BASTI PENSARE che il salario minimo federale oggi è 7,25 dollari l’ora, immutato dal 2009, e aveva raggiunto il suo massimo in termini di potere d’acquisto nel 1968, quando era equivalente a 11,91 dollari di oggi. Da allora sono falliti tutti i tentativi dei democratici di aumentarlo. In 29 stati e in alcune città ricche, come Seattle e New York, il salario minimo locale è 15 dollari l’ora ma la lotta per estendere questo trattamento a livello nazionale è ancora lunga e incerta.

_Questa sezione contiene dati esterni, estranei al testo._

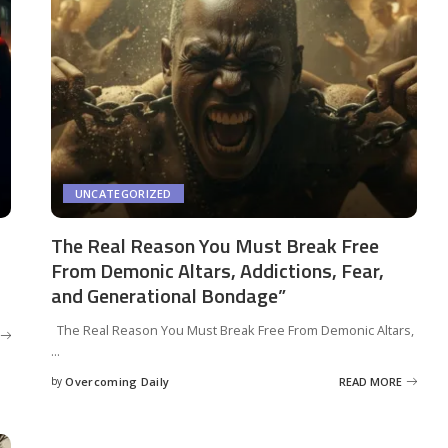
UNCATEGORIZED
The Real Reason You Must Break Free
From Demonic Altars, Addictions, Fear,
and Generational Bondage”
The Real Reason You Must Break Free From Demonic Altars,
...
by
Overcoming Daily
READ MORE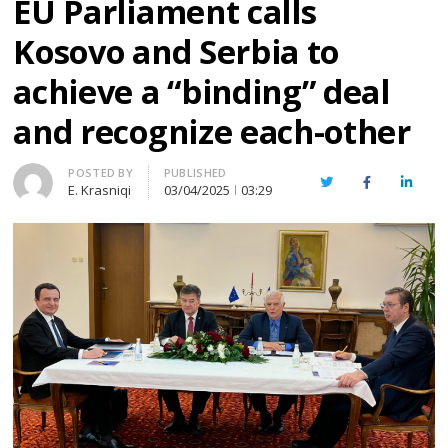
EU Parliament calls
Kosovo and Serbia to
achieve a “binding” deal
and recognize each-other
Author
POSTED BY
PUBLISHED
Twitter
Facebook
Linked
E. Krasniqi
03/04/2025
03:29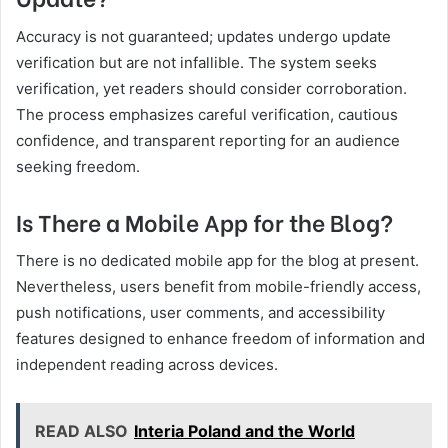
Accuracy is not guaranteed; updates undergo update
verification but are not infallible. The system seeks
verification, yet readers should consider corroboration.
The process emphasizes careful verification, cautious
confidence, and transparent reporting for an audience
seeking freedom.
Is There a Mobile App for the Blog?
There is no dedicated mobile app for the blog at present.
Nevertheless, users benefit from mobile-friendly access,
push notifications, user comments, and accessibility
features designed to enhance freedom of information and
independent reading across devices.
READ ALSO
Interia Poland and the World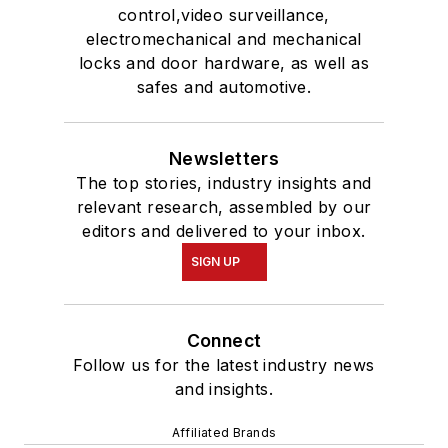
control,video surveillance,
electromechanical and mechanical
locks and door hardware, as well as
safes and automotive.
Newsletters
The top stories, industry insights and
relevant research, assembled by our
editors and delivered to your inbox.
SIGN UP
Connect
Follow us for the latest industry news
and insights.
Affiliated Brands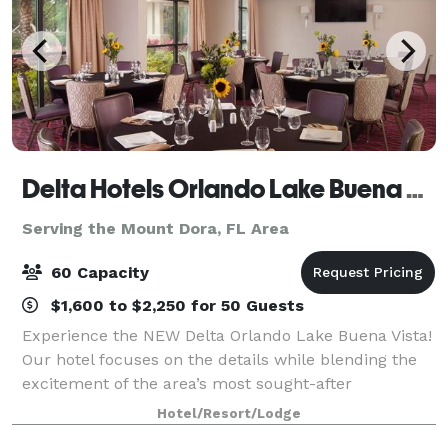
Delta Hotels Orlando Lake Buena Vista
Serving the Mount Dora, FL Area
60 Capacity
$1,600 to $2,250 for 50 Guests
Experience the NEW Delta Orlando Lake Buena Vista!
Our hotel focuses on the details while blending the
excitement of the area’s most sought-after
entertainment with luxurious accommodations
Hotel/Resort/Lodge
skillfully designed to meet the needs of the next-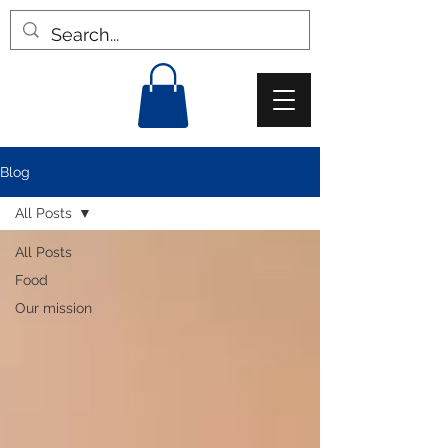
Blog
All Posts
All Posts
Food
Our mission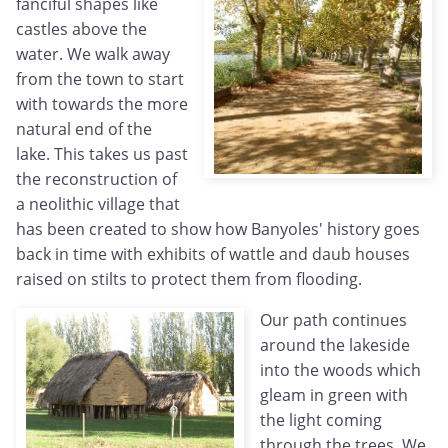
fanciful shapes like
castles above the
water. We walk away
from the town to start
with towards the more
natural end of the
lake. This takes us past
the reconstruction of
a neolithic village that
has been created to show how Banyoles' history goes
back in time with exhibits of wattle and daub houses
raised on stilts to protect them from flooding.
Our path continues
around the lakeside
into the woods which
gleam in green with
the light coming
through the trees. We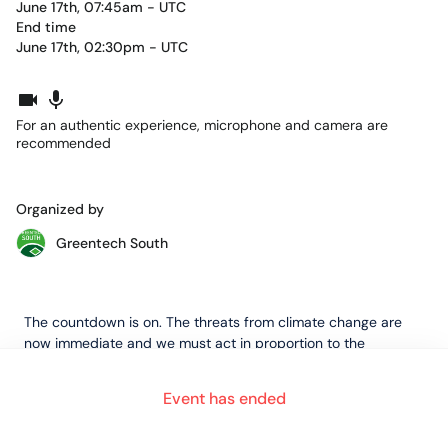
June 17th, 07:45am - UTC
End time
June 17th, 02:30pm - UTC
For an authentic experience, microphone and camera are
recommended
Organized by
Greentech South
The countdown is on. The threats from climate change are
now immediate and we must act in proportion to the
magnitude of the challenge.
Event has ended
The UK will host the 26th UN Climate Change Conference of
the Parties (
COP26
) in Glasgow on 1 – 12 November 2021.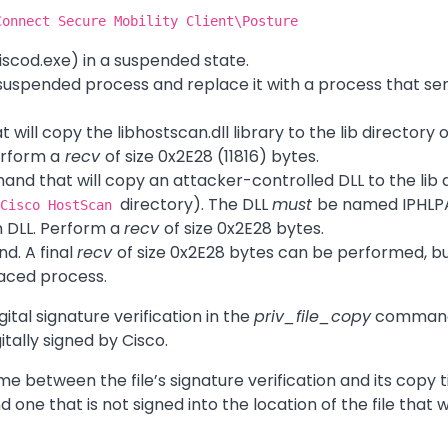
Connect Secure Mobility Client\Posture
ciscod.exe) in a suspended state.
 suspended process and replace it with a process that s
ill copy the libhostscan.dll library to the lib directory o
Perform a
recv
of size 0x2E28 (11816) bytes.
nd that will copy an attacker-controlled DLL to the lib 
directory). The DLL
must
be named IPHLPAP
\Cisco HostScan
m DLL. Perform a
recv
of size 0x2E28 bytes.
. A final
recv
of size 0x2E28 bytes can be performed, but 
aced process.
ital signature verification in the
priv_file_copy
command.
gitally signed by Cisco.
e between the file’s signature verification and its copy
 one that is not signed into the location of the file that 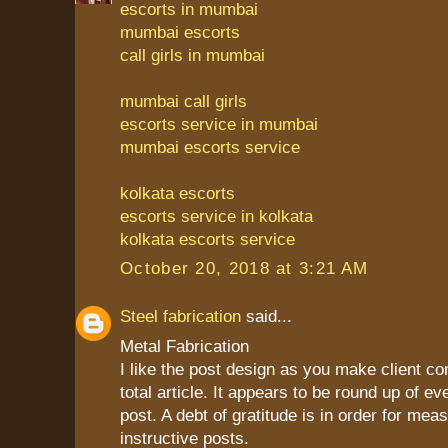
escorts in mumbai
mumbai escorts
call girls in mumbai
mumbai call girls
escorts service in mumbai
mumbai escorts service
kolkata escorts
escorts service in kolkata
kolkata escorts service
October 20, 2018 at 3:21 AM
Steel fabrication
said...
Metal Fabrication
I like the post design as you make client c
total article. It appears to be round up of ev
post. A debt of gratitude is in order for mea
instructive posts.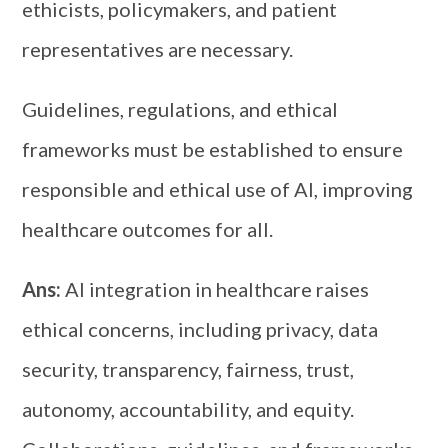
ethicists, policymakers, and patient
representatives are necessary.
Guidelines, regulations, and ethical
frameworks must be established to ensure
responsible and ethical use of AI, improving
healthcare outcomes for all.
Ans:
AI integration in healthcare raises
ethical concerns, including privacy, data
security, transparency, fairness, trust,
autonomy, accountability, and equity.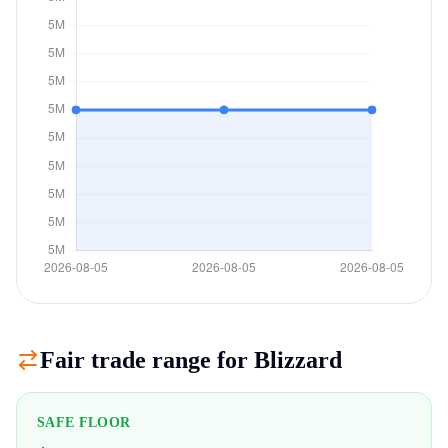
Fair trade range for
Blizzard
SAFE FLOOR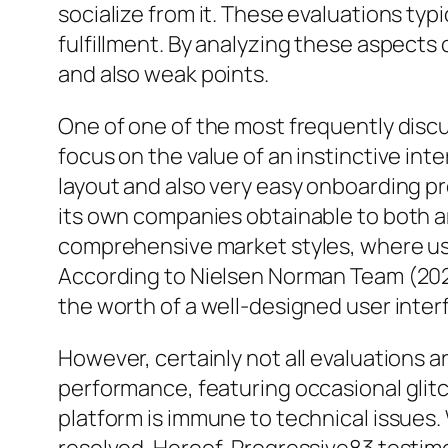
socialize from it. These evaluations typi
fulfillment. By analyzing these aspects
and also weak points.
One of one of the most frequently dis
focus on the value of an instinctive in
layout and also very easy onboarding pr
its own companies obtainable to both a
comprehensive market styles, where user
According to Nielsen Norman Team (2020
the worth of a well-designed user inter
However, certainly not all evaluations a
performance, featuring occasional glitc
platform is immune to technical issues.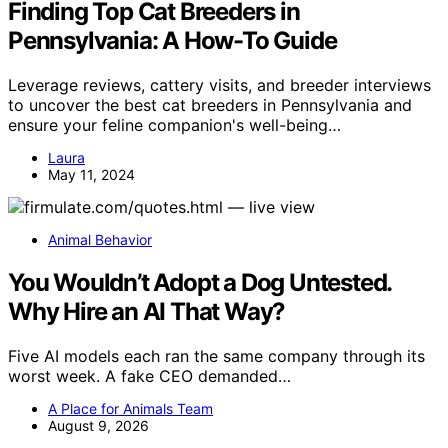
Finding Top Cat Breeders in
Pennsylvania: A How-To Guide
Leverage reviews, cattery visits, and breeder interviews
to uncover the best cat breeders in Pennsylvania and
ensure your feline companion's well-being…
Laura
May 11, 2024
Animal Behavior
You Wouldn’t Adopt a Dog Untested.
Why Hire an AI That Way?
Five AI models each ran the same company through its
worst week. A fake CEO demanded…
A Place for Animals Team
August 9, 2026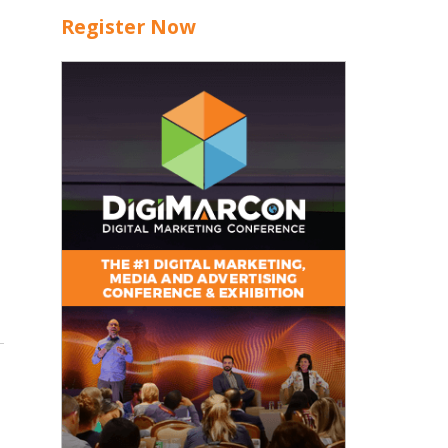
Register Now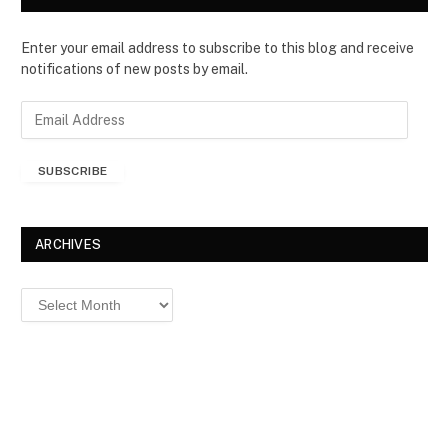
Enter your email address to subscribe to this blog and receive
notifications of new posts by email.
E
m
a
SUBSCRIBE
i
l
A
d
ARCHIVES
d
r
Archives
e
s
s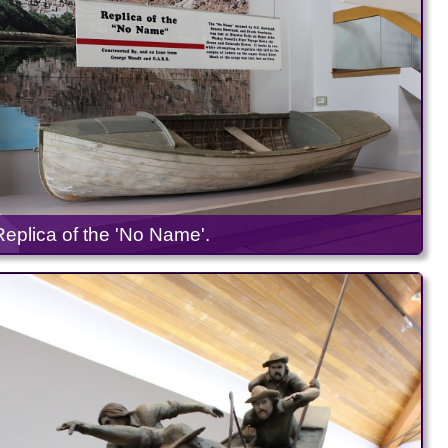
Replica of the 'No Name'.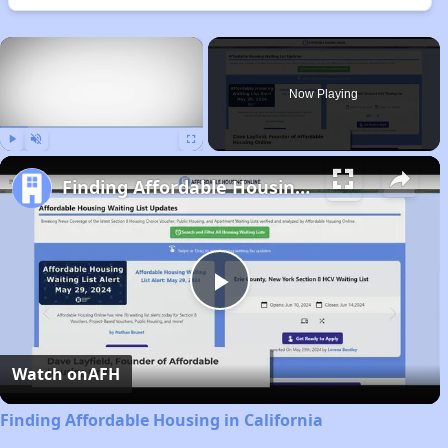
×
Now Playing
Play
Unmute
Fullscreen
Finding Affordable Housing in California
Play
Video
Watch on
AFH
Finding Affordable Housing in California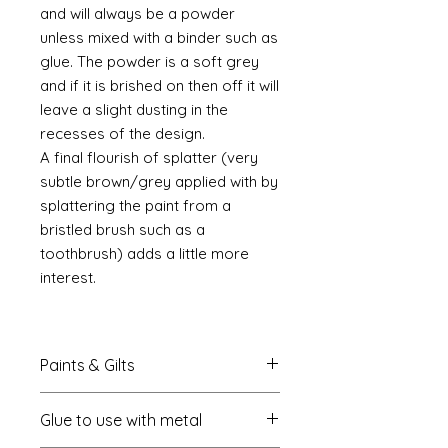
and will always be a powder
unless mixed with a binder such as
glue. The powder is a soft grey
and if it is brished on then off it will
leave a slight dusting in the
recesses of the design.
A final flourish of splatter (very
subtle brown/grey applied with by
splattering the paint from a
bristled brush such as a
toothbrush) adds a little more
interest.
Paints & Gilts
Always prime metal using a spray
Glue to use with metal
metal primer available online in
most countries. I use
Rust-oleum
.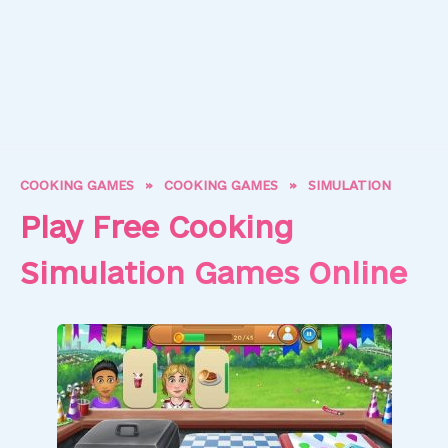
COOKING GAMES
»
COOKING GAMES
»
SIMULATION
Play Free Cooking
Simulation Games Online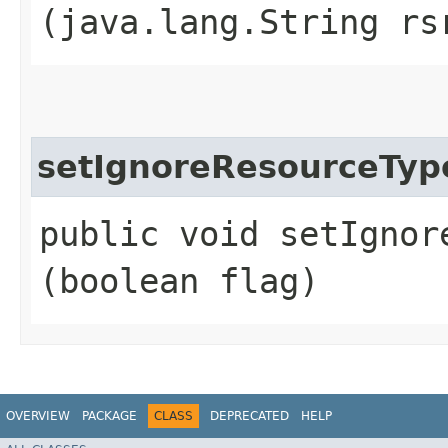
(java.lang.String rs
setIgnoreResourceTyp
public void setIgnor
(boolean flag)
OVERVIEW
PACKAGE
CLASS
DEPRECATED
HELP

LE USCITE MASSICCE da fabbriche e uffici sono ancora più sorprendenti perché la partecipazione al mercato del lavoro negli Stati Uniti è già piuttosto bassa: in settembre il 61,7% degli adulti lavorava, o era ufficialmente disoccupato, mentre in Italia la percentuale corrispondente era il 64,1% e, tradizionalmente, l’Italia era considerata un paese con una bassa partecipazione al mercato del lavoro, a causa del tasso di attività femminile molto modesto, il 54,7% (in paesi come la Svezia e la Svizzera è l’80%).

La crisi delle assunzioni (oltre 10 milioni di posti di lavoro in attesa di essere riempiti, come si diceva) si aggiunge ad altre due violente scosse di terremoto che stanno scuotendo l’economia americana: la semiparalisi dei trasporti e la mancanza di pezzi di ricambio.

DOPO 40 ANNI di dittatura del metodo Just in Time, ovvero della fantasia che non occorrono magazzini perché i fattori produttivi (materie prime e lavoratori) saranno sempre disponibili al momento voluto nel luogo voluto ci si è accorti che non è così.
Per trasportare l’insalata cresciuta in California nei supermercati di New York occorrono varie cose: acqua a sufficienza perché cresca, lavoratori migranti che la raccolgano, camion che la trasportino e camionisti che guidino i suddetti camion. Una catena che deve funzionare senza nessun intoppo, mentre in questo 2021 tutti questi passaggi sono stati messi in pericolo: la siccità, la mancanza di pezzi di ricambio (fermi in qualche container al largo) e, ora, anche la mancanza di autisti.

A questo si aggiungono gli scioperi già citati, che coinvolgono migliaia di lavoratori anche in settori strategici come le miniere di carbone o le fabbriche di trattori (niente trattori, niente semina, niente insalata dei prossimi mesi).